Rumah inap Sultan Siak XII merupakan rumah bersejarah yang juga disebut istana hinggap berdiri pada tahun 1929 yang dibangun oleh arsitektur dari Belanda yang mempunyai aliran model rumah Eropa dan Turki sampai saat ini rumah tersebut masih berdiri kokoh karena semua bangunannya terbuat dari beton dan semua yang ada pada bangunan rumah tersebut masih asli mulai dari pintu, daun jendela serta teralis besi yang ada pada jendela rumah tersebut rumah ini terletak di jalan Senapelan Gg pInggir di belakang SMK 2 Muhammadiyah Pekanbaru.

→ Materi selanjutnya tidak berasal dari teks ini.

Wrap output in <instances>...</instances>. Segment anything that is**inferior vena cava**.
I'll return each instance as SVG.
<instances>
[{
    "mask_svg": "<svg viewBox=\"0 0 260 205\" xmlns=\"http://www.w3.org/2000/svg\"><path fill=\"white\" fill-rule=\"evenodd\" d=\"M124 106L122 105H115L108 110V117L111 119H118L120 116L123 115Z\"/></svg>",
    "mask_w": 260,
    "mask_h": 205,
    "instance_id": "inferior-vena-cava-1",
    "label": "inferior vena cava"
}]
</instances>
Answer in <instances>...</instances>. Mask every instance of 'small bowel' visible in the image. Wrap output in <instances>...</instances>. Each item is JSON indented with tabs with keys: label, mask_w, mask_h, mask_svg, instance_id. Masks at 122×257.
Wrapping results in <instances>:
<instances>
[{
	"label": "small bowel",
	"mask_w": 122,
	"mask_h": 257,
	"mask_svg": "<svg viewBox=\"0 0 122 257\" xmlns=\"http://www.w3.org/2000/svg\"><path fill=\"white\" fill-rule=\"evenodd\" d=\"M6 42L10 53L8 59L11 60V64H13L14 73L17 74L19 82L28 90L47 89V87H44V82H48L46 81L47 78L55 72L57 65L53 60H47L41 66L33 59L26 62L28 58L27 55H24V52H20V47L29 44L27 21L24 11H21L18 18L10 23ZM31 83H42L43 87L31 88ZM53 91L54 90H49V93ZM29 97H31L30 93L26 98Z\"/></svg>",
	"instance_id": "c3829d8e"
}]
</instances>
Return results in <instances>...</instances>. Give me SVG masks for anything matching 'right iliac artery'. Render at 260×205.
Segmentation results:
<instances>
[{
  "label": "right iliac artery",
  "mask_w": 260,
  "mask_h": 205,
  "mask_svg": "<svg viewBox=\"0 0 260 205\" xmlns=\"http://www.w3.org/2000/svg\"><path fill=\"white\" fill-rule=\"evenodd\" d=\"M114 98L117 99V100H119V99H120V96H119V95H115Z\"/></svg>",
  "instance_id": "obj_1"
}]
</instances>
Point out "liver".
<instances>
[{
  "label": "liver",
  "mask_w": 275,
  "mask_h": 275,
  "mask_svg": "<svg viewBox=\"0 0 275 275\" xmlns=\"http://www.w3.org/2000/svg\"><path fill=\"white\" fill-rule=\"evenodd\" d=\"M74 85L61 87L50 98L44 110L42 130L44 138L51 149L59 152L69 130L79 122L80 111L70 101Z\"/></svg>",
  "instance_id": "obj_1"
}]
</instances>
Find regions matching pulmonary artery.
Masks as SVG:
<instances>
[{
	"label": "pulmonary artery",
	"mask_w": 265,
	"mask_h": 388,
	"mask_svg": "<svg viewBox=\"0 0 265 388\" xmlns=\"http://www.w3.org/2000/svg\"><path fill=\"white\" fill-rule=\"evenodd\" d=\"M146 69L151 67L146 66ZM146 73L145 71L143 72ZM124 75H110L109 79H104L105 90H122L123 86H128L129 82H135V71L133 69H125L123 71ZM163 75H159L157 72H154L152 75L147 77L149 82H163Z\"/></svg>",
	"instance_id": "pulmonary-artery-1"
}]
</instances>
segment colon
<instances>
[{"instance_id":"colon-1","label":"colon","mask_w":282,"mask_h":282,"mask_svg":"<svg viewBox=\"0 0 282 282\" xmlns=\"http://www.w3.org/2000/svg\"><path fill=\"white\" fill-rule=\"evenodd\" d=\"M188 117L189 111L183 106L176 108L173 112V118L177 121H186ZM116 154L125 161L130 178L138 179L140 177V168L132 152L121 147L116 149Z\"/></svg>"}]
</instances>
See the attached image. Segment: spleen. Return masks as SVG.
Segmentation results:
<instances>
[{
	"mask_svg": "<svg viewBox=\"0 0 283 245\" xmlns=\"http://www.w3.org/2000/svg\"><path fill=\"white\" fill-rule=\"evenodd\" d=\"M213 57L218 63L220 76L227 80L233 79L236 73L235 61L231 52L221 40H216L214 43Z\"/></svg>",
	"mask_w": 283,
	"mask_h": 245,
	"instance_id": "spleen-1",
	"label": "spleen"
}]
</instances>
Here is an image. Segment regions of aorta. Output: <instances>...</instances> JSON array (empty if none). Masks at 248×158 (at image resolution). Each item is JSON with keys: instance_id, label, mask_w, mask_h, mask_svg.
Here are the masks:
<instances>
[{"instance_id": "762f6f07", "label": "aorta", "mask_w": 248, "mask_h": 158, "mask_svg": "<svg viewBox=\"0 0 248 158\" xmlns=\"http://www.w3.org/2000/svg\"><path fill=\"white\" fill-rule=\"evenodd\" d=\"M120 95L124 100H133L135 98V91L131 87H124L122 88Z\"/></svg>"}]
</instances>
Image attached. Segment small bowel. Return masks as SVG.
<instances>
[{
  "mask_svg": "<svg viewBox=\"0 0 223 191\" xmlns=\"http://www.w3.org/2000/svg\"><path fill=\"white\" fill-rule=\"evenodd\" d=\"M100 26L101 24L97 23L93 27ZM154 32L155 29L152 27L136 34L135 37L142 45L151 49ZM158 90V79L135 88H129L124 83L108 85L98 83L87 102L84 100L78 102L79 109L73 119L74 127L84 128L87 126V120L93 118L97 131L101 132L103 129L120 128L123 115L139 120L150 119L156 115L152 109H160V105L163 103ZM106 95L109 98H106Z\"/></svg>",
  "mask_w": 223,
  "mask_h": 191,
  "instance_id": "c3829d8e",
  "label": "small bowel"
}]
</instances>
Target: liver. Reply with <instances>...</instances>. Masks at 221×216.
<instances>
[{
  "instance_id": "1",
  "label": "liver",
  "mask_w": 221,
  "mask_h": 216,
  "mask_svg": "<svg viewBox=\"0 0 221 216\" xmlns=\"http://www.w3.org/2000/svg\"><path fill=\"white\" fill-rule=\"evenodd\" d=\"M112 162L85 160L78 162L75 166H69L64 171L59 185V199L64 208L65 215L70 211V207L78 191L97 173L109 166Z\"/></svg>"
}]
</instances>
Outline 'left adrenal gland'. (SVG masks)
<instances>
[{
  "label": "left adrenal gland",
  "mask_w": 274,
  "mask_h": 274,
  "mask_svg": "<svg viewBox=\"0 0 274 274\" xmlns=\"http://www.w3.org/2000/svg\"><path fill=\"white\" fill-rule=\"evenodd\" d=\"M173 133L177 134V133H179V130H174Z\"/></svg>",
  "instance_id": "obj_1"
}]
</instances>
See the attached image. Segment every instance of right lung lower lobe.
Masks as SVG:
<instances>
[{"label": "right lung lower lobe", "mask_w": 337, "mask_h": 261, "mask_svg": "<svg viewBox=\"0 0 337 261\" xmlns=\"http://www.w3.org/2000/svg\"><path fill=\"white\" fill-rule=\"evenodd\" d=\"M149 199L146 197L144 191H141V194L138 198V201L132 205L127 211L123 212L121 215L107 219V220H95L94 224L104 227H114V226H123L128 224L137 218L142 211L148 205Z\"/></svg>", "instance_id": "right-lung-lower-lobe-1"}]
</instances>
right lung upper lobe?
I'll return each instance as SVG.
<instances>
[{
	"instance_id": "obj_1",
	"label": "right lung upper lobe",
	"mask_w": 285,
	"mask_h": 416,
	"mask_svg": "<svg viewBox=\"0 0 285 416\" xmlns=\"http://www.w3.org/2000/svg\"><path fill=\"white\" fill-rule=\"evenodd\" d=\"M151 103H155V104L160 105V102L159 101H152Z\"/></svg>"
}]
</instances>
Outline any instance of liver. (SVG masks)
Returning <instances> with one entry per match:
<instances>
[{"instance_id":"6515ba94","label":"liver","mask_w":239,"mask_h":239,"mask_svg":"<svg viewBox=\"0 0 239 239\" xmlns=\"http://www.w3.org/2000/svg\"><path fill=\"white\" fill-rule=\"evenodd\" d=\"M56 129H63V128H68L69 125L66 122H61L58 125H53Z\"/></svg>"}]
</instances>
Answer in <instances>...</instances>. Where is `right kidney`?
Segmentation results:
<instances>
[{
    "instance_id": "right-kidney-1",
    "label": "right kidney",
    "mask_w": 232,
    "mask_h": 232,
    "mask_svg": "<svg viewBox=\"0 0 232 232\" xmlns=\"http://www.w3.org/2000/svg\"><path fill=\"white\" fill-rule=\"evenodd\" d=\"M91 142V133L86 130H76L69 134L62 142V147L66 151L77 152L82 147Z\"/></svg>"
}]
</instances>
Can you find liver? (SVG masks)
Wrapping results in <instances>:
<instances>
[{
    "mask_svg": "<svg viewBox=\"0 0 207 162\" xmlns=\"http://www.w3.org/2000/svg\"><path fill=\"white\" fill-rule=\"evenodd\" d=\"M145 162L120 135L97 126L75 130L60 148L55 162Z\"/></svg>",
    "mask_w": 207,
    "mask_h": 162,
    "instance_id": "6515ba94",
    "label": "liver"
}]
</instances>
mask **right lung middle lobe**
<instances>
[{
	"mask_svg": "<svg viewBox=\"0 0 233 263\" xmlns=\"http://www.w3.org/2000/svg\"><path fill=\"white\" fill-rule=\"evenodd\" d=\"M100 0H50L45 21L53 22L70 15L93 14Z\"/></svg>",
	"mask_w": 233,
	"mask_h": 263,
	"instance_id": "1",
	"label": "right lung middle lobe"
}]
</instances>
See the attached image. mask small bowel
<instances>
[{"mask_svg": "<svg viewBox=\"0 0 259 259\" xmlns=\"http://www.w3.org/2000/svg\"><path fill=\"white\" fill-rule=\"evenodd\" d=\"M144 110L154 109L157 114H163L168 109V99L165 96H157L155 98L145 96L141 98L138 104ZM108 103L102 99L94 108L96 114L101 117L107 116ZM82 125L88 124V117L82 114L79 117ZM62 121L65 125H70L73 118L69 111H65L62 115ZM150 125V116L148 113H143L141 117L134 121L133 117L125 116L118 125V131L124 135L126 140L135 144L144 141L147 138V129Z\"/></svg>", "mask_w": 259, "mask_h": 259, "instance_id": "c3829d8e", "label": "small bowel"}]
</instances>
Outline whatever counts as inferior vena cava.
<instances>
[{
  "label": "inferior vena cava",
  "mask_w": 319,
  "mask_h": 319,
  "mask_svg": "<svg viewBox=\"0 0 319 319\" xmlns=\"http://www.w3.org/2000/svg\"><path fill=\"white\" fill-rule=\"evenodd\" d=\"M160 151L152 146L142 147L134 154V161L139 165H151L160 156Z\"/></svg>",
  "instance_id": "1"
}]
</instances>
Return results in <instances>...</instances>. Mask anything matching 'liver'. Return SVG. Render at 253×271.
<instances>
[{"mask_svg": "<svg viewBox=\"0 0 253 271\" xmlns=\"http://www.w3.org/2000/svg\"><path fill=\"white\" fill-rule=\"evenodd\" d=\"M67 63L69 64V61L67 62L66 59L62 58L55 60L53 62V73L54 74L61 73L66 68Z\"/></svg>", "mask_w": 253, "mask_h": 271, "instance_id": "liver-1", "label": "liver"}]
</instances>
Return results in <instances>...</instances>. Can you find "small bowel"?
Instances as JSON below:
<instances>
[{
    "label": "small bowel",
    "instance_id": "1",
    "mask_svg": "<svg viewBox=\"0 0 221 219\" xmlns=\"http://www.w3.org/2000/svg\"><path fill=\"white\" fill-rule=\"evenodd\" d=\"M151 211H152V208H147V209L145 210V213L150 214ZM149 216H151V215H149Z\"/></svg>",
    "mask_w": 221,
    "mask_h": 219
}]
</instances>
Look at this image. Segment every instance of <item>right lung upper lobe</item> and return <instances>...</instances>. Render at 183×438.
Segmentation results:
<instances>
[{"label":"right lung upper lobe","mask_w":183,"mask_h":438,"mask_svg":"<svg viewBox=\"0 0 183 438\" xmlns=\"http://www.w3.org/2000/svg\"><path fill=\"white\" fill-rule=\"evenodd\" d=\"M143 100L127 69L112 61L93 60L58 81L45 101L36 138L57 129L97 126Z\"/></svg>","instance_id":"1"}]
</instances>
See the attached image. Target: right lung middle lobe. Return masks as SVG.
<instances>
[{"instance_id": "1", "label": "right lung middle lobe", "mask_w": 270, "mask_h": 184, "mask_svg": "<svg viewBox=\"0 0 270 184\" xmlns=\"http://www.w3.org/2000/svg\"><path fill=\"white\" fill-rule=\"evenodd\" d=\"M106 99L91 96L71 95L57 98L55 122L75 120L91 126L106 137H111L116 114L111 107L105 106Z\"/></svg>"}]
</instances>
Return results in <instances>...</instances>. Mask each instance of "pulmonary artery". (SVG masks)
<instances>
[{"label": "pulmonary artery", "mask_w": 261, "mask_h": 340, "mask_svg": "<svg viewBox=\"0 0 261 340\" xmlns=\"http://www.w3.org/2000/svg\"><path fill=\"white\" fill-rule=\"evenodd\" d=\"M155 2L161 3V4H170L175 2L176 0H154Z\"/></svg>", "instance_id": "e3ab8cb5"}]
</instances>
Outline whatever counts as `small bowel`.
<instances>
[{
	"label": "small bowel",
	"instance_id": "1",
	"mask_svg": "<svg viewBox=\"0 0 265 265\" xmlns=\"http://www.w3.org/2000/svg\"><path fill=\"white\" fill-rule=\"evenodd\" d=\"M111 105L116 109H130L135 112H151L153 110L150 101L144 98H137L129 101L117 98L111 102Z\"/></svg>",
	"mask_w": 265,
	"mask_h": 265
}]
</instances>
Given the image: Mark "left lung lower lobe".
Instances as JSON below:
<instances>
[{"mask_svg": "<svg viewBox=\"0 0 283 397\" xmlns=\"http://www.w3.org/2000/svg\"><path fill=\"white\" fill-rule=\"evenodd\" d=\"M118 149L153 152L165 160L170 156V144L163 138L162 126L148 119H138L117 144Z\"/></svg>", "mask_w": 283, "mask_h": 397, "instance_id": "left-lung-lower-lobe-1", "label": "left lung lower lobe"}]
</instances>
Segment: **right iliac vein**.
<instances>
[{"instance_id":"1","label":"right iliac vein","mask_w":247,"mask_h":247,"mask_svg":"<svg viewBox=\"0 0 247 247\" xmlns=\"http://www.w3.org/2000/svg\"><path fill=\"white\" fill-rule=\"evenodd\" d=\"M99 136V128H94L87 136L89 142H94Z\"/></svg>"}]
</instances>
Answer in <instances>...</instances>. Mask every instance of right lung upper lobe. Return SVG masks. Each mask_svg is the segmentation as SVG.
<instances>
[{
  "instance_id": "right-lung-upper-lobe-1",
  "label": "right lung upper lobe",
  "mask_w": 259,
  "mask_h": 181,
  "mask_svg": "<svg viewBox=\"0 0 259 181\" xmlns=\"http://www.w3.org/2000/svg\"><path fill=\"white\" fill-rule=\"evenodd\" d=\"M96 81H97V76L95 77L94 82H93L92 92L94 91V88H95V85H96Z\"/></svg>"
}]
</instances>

Rumah ini dahulunya adalah milik Haji Zakaria yang pada zaman kerajaan Siak dikenal sebagai Mufti besar di kesultanan Siak Sri Indrapura yang bergelar Datuk Khadi Haji Zakaria rumah ini merupakan rumah tempat bermalamnya Sultan Siak XII apabila berkunjung ke Pekanbaru, sekarang rumah ini dimiliki oleh haji Syahril Rais yang merupakan suami dari Hj Nurlis Yahya yang merupakan cucu dari haji Zakaria pemilik awal rumah ini.
Rumah ini pernah dijadikan tempat berkumpulnya dan tempat mengadakan rapat rapat penting para pejuang yang ingin negeri ini lepas dari tangan penjajahan Belanda, para pejuang ini dipimpin oleh M.Amin (Ketua Serikat Dagang Islam) daerah Kampar (sewaktu itu adalah kota Pekanbaru termasuk juga daerah Kampar). Pasukan bawah tanah itu disebut sebagai Pasukan Jihad Fisabilillah (Tahun 1934 s/d 1939).
Tahun 1939 akhir rumah ini dilarang oleh Belanda untuk tempat berkumpul orang-orang Serikat Dagang Islam dan beberapa orang pengurusnya ditangkap dan ditahan di rumah ini.
Keluarga Tuan Khadi juga disuruh pindah oleh Belanda dan kemudian Tuan Khadi pun pindah ke rumah mertua Tuan Khadi di tepi Sungai Siak (sekarang rumah mertua Tuan Khadi tersebut sudah diganti rugi oleh Pemko Pekanbaru dan sekarang rumah tersebut diberi nama oleh Pemko Pekanbaru dengan nama Rumah Singgah Tuan Khadi).
Setelah rumah tersebut kosong, rumah tersebut dikuasai Belanda dan dijadikan markas Belanda, sejak saat itu Sultan Syarif Kasim tidak pernah lagi menginap di Pekanbaru. Kalau Sultan ke daerah Tapung, Sultan hanya singgah di rumah mertua Tuan Khadi (tuan Kadi meninggal dunia tahun 1937 di Siak dan dikebumikan di Kompleks Kuburan Istana Siak).
Pada tahun 1939 selain dijadikan markas Belanda, rumah ini juga pernah dijadikan Rumah Sakit Belanda sampai dengan tahun 1942.
Tahun 1942 Jepang masuk, di rumah ini dan sekitarnya terjadi kontak senjata antara tentara Belanda dengan Jepang. Semua tentara Belanda yang ada di rumah ini menjadi tawanan Jepang. Akhirnya rumah ini juga dijadikan rumah tahanan oleh Jepang sampai dengan awal tahun 1945.
Di tahun 1945 Indonesia merdeka dan rumah ini sempat dikibarkan bendera merah putih di halaman rumah ini yaitu pada tanggal 17 Agustus 1945 pukul 13. 00 WIB dan paginya pada pukul pukul jam 6. 30 pada tanggal 18 Agustus 1945. Bendera merah putih tersebut dipindahkan di sekitar taman Puskesmas (jalan Ahmad Yani sekarang) semua itu dilakukan oleh tentara PETA yang dilatih oleh Jepang di bawah pimpinan Abdullah salah satu putra pangkalan kelahiran Pekanbaru dengan panggilan Dulah Anco. Pada akhir tahun 1945 rumah ini kembali ditempati oleh pemiliknya yang bernama Yahya Zakaria (Anak tunggal Khadi Zakaria) sampai dengan tahun 1949.
Pada agresi Belanda kedua yaitu pada tahun 1949, rumah ini kembali ditinggalkan oleh keluarga Yahya Zakaria dan mengungsi ke daerah Tapung (Pantai Cermin) dan pada saat itu rumah ini kosong dan dijadikan Pos eks tentara PETA.